It's difficult to explain why "1776," the 1972 motion picture based on the musical of the same name, is such a great movie. Starring William Daniels as John Adams, Howard Da Silva as Benjamin Franklin and Ken Howard as Thomas Jefferson, it tells a fascinating story with which all Americans are (or at least should be) intimately familiar — namely, the tale of the fierce debates at the Second Continental Congress that culminated in the drafting and signing of the Declaration of Independence.
It's a great story, one that both I and many of my close friends ritualistically watch every 4th of July. Yet what about "1776" makes it so resonant? Why does this movie stand out when countless other patriotically themed motion pictures fade into the background?
It's instructive to first look at another recent musical about our Founding Fathers, "Hamilton." While it doesn't pass a lot of tests when it comes to historical accuracy, "Hamilton" works so well because it brilliantly resurrects the philosophical debates that were at the core of America's founding during the ratification of the Constitution and the administration of President George Washington.

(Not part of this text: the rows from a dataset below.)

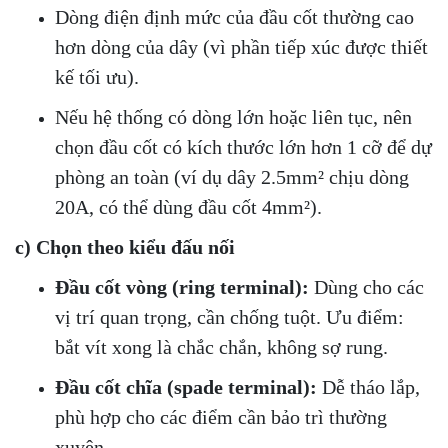
Dòng điện định mức của đầu cốt thường cao
hơn dòng của dây (vì phần tiếp xúc được thiết
kế tối ưu).
Nếu hệ thống có dòng lớn hoặc liên tục, nên
chọn đầu cốt có kích thước lớn hơn 1 cỡ để dự
phòng an toàn (ví dụ dây 2.5mm² chịu dòng
20A, có thể dùng đầu cốt 4mm²).
c) Chọn theo kiểu đấu nối
Đầu cốt vòng (ring terminal):
Dùng cho các
vị trí quan trọng, cần chống tuột. Ưu điểm:
bắt vít xong là chắc chắn, không sợ rung.
Đầu cốt chĩa (spade terminal):
Dễ tháo lắp,
phù hợp cho các điểm cần bảo trì thường
xuyên.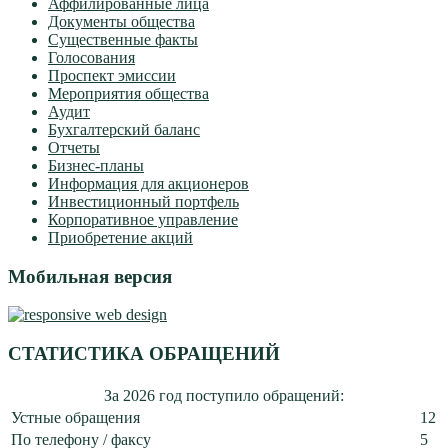
Аффилированные лица
Документы общества
Существенные факты
Голосования
Проспект эмиссии
Мероприятия общества
Аудит
Бухгалтерский баланс
Отчеты
Бизнес-планы
Информация для акционеров
Инвестиционный портфель
Корпоративное управление
Приобретение акций
Мобильная версия
СТАТИСТИКА ОБРАЩЕНИЙ
За 2026 год поступило обращений:
Устные обращения
12
По телефону / факсу
5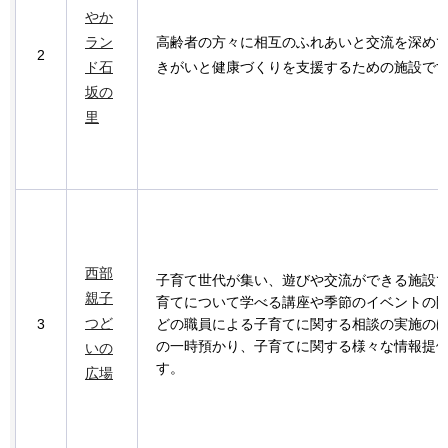
やか
ラン
高齢者の方々に相互のふれあいと交流を深め
2
ド石
きがいと健康づくりを支援するための施設で
坂の
里
西部
子育て世代が集い、遊びや交流ができる施設
親子
育てについて学べる講座や季節のイベントの
つど
3
どの職員による子育てに関する相談の実施の
の一時預かり、子育てに関する様々な情報提
いの
す。
広場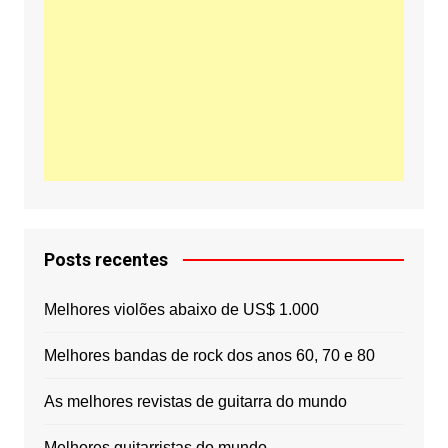
Posts recentes
Melhores violões abaixo de US$ 1.000
Melhores bandas de rock dos anos 60, 70 e 80
As melhores revistas de guitarra do mundo
Melhores guitarristas do mundo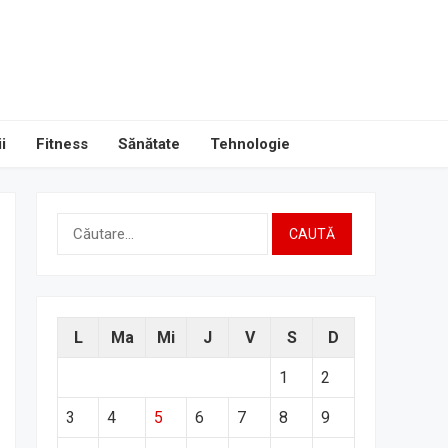
i
Fitness
Sănătate
Tehnologie
Caută
după:
L
Ma
Mi
J
V
S
D
1
2
3
4
5
6
7
8
9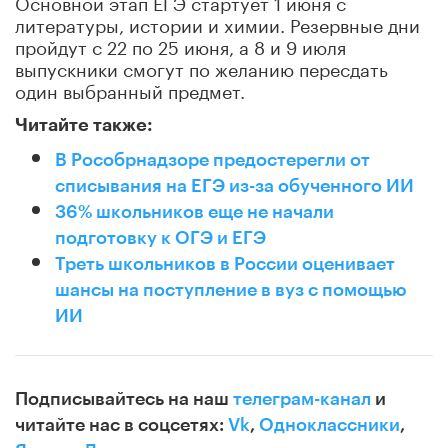
Основной этап ЕГЭ стартует 1 июня с
литературы, истории и химии. Резервные дни
пройдут с 22 по 25 июня, а 8 и 9 июля
выпускники смогут по желанию пересдать
один выбранный предмет.
Читайте также:
В Рособрнадзоре предостерегли от
списывания на ЕГЭ из-за обученного ИИ
36% школьников еще не начали
подготовку к ОГЭ и ЕГЭ
Треть школьников в России оценивает
шансы на поступление в вуз с помощью
ИИ
Подписывайтесь на наш
телеграм-канал
и
читайте нас в соцсетях:
Vk
,
Одноклассники
,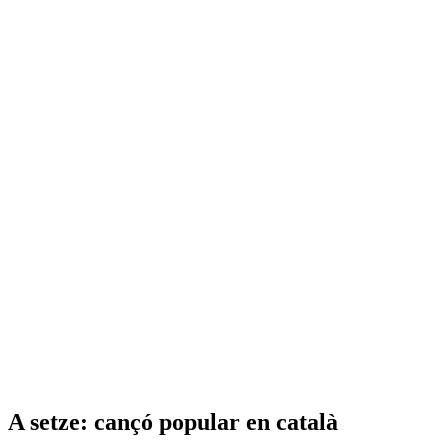
A setze: cançó popular en català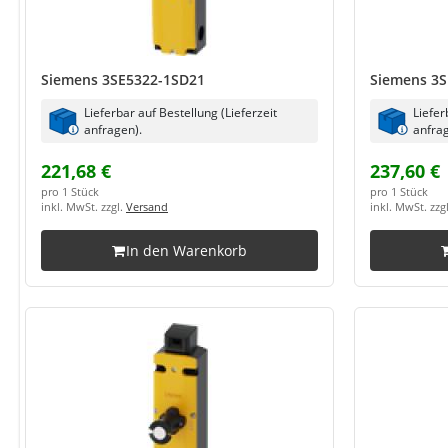
Siemens 3SE5322-1SD21
Siemens 3S
Lieferbar auf Bestellung (Lieferzeit
Liefer
anfragen).
anfrag
221,68 €
237,60 €
pro 1 Stück
pro 1 Stück
inkl. MwSt. zzgl.
Versand
inkl. MwSt. zzg
In den Warenkorb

"1776" does the same thing, only with a different moment from American history. It picks apart the debates that occurred between, on the one side, Adams and other revolutionaries who believed America needed to break free from the British Empire, and, on the other, the motley of factions who, for various reasons, felt we should remain loyal to Great Britain.
Like "Hamilton," "1776" takes a lot of liberties with historical accuracy, but not in the ways that count the most. Much of the dialogue and song lyrics are direct quotes from the letters and memoirs of the participants at the Second Continental Congress, and the various topics touched upon by the main characters were indeed the focus of fierce debate: the abolition of slavery, whether the colonies had indeed became nations of their own, the proper role of government in the lives of its citizens.
Perhaps even more importantly — and again, in direct parallel to "Hamilton" — "1776" brings to life the vibrant personalities that helped bring America to life. You have Daniels as the acerbic, indignant and unshakably honorable Adams, Da Silva as the sly and charming but deeply idealistic Franklin and Howard as the quiet and cerebral Jefferson. Like all of the best works about history, it forces audiences to see important figures from the past as flesh-and-blood human beings rather than stodgy icons.
Finally, "1776" contains moments that speak to timeless political issues. With "Hamilton," the song "Yorktown (The World Turned Upside Down)" is a standout moment — so much so that an entire track called "Immigrants (We get the job done)," a riff on the show-stopping lyric from that song, has been recorded as a response to the rising anti-immigrant sentiment in America.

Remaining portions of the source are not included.